Tampoco su actividad legislativa fue destacada y se vio involucrado en un puñado de escandaletes judiciales como el caso de las coimas del transporte en el arranque de la gestión de Julio Cobos.

Incluso ya hay algunos  dispuestos a desenpolvar otras causas penales del ahora ministro, generadas en sus años mozos de correrías por Las Heras.

Una de ellas, revelan con malicia, tiene que ver con una persecusión por más de diez cuadras que le hizo la policía, que ahora él mismo va a controlar desde el lunes, y que terminó con el jóven Ciurca (tenía entonces 22 años) huyendo en contramo por una calle y a toda velocidad. 

Uno de sus exabruptos más recordados fue cuando, en medio de una fuerte controversia con la directora de General de Escuelas de la gestión Cobos, Emma Cunietti, llamó "pucherito" a la funcionaria que estaba cursando el octavo mes de embarazo.

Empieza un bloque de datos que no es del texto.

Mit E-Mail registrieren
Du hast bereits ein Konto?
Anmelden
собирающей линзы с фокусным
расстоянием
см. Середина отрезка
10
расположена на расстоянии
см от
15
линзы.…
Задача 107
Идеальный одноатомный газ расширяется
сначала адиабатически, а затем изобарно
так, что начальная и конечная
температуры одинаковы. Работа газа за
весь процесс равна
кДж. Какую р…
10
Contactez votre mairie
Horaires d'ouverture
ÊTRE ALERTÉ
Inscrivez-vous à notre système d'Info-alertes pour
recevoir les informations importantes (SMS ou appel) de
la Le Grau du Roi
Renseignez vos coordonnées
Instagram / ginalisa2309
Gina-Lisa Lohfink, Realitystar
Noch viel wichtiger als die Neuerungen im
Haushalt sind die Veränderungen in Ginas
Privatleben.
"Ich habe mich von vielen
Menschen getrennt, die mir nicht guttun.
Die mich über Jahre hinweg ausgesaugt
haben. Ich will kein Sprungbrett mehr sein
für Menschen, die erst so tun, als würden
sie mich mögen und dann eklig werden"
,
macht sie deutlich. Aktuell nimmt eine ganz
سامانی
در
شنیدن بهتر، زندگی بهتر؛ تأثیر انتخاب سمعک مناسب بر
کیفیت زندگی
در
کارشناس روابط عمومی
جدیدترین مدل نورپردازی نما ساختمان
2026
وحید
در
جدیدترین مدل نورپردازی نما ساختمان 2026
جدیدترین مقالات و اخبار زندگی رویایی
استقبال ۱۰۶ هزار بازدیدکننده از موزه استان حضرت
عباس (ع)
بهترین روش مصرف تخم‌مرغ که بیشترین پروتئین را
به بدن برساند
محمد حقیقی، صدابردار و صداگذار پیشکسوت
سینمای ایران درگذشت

Pero más allá de esto, el lasherino ostenta ese par de "virtudes" que no tuvo Juan Carlos Aguinaga para sostenerse más de cinco meses en el gobierno: es un peronista hecho y derecho y además es íntimo de Kirchner.

Una característica, esta última, muy escasa en el justicialismo nuestro. Ciurca tiene la cucarda de ser el primer kircnerista de Mendoza, cuando fundó "La Corriente peronista" a fines de los años '90, como primer desembarco K en la provincia.

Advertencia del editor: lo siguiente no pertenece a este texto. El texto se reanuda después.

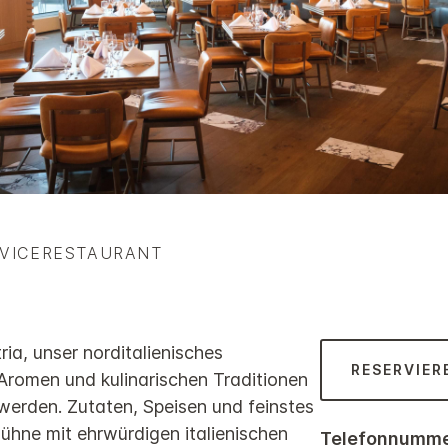
RVICERESTAURANT
ia, unser norditalienisches
RESERVIER
Aromen und kulinarischen Traditionen
werden. Zutaten, Speisen und feinstes
 Bühne mit ehrwürdigen italienischen
Telefonnumme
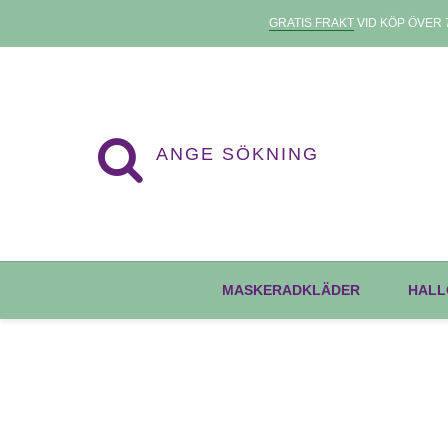
GRATIS FRAKT
VID KÖP ÖVER 7
MASKERADKLÄDER
HALL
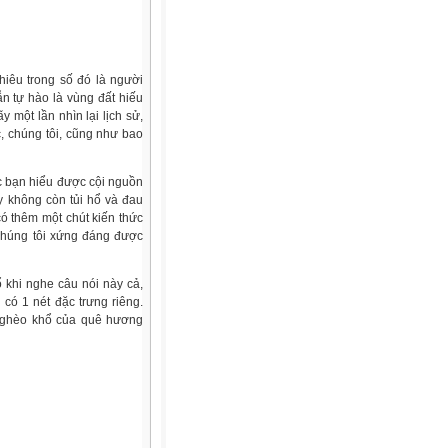
hiêu trong số đó là người
n tự hào là vùng đất hiếu
 một lần nhìn lại lịch sử,
, chúng tôi, cũng như bao
ác bạn hiểu được cội nguồn
 không còn tủi hổ và đau
ó thêm một chút kiến thức
 Chúng tôi xứng đáng được
 khi nghe câu nói này cả,
 có 1 nét đặc trưng riêng.
 nghèo khổ của quê hương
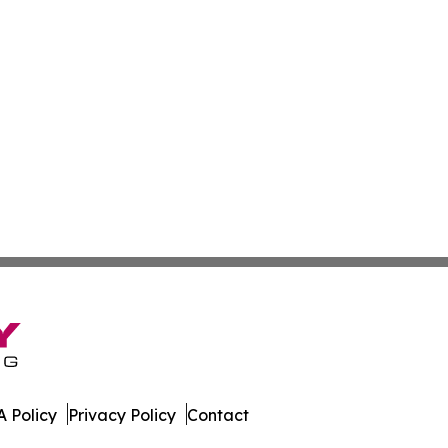
 Policy
Privacy Policy
Contact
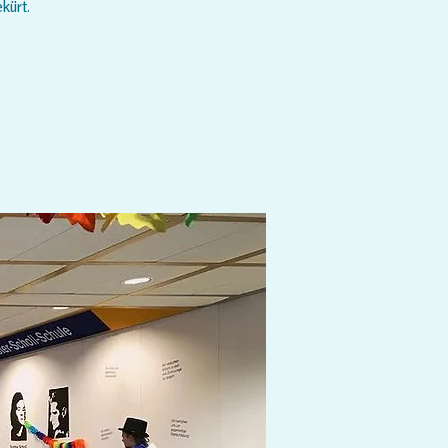
kürt.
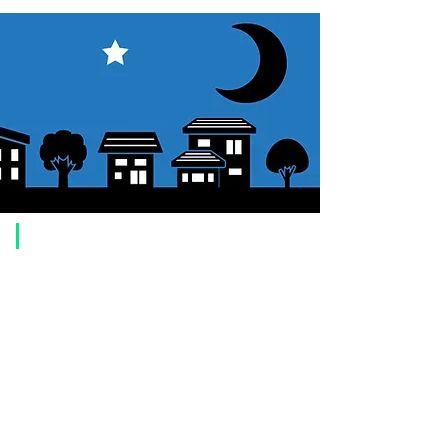
​ご利用案内
ご注文方法について
1. 商品を選択して「カートに追加」ボタンをクリックしてください。
2. ショッピングカートに追加した商品を確認して、「レジへ進む」また
は、「お支払いへ進む：Paypal」をクリックしてください。
3. お届け先情報を入力する。
4. 配送方法を選択する
5. お支払い方法を選択する【クレジット / デビットカード、PayPal、
オ
フライン決済（銀行振込、郵便振替、代金引換）】
6. ご注文内容を確認し、購入ボタンをクリックしてください。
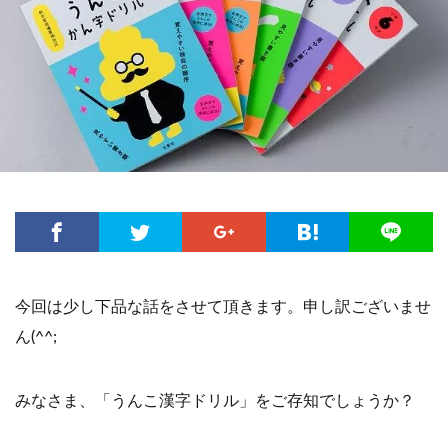
今回は少し下品な話をさせて頂きます。申し訳ございませ
ん(^^;
みなさま、「うんこ漢字ドリル」をご存知でしょうか？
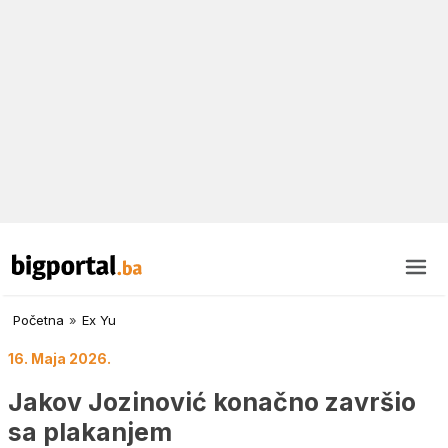
Početna
»
Ex Yu
16. Maja 2026.
Jakov Jozinović konačno završio
sa plakanjem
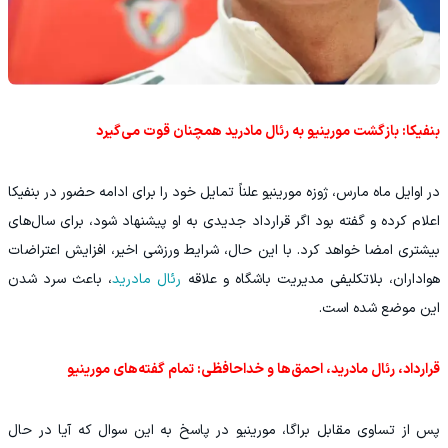
بنفیکا: بازگشت مورینیو به رئال مادرید همچنان قوت می‌گیرد
در اوایل ماه مارس، ژوزه مورینیو علناً تمایل خود را برای ادامه حضور در بنفیکا
اعلام کرده و گفته بود اگر قرارداد جدیدی به او پیشنهاد شود، برای سال‌های
بیشتری امضا خواهد کرد. با این حال، شرایط ورزشی اخیر، افزایش اعتراضات
هواداران، بلاتکلیفی مدیریت باشگاه و علاقه
رئال مادرید
، باعث سرد شدن
این موضع شده است.
قرارداد، رئال مادرید، احمق‌ها و خداحافظی: تمام گفته‌های مورینیو
پس از تساوی مقابل براگا، مورینیو در پاسخ به این سوال که آیا در حال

Por aquellos años, también militaba junto a Juan Carlos Mazzón, hoy único y principal sostén político de Jaque a nivel nacional y verdadero cerebro de dónde salen todas las decisiones que luego procesa la cabeza del gobernador.

Aguinaga se fue pataleando porque la Nación lo boicoteó, no le atendían los teléfonos y, según su argumento para dar el portazo, no le aportaban los famosos $40 milones para la lucha contra el delito. Por sostener a Carlos Rico en su gabinete, se ganó enemigos internos en la Casa Rosada y dentro mismo del gabinete provincial.

Ciurca asume con el respaldo de los funcionarios de Jaque vinculados a los Derechos Humanos. Y tiene línea directa con Puerto Madero, allí mismo dónde, para mal de la provincia, parece haberse decidido el futuro de la seguridad en Mendoza.

¿Podrá él sí traer la plata?. Veremos si lo apoya su amigo.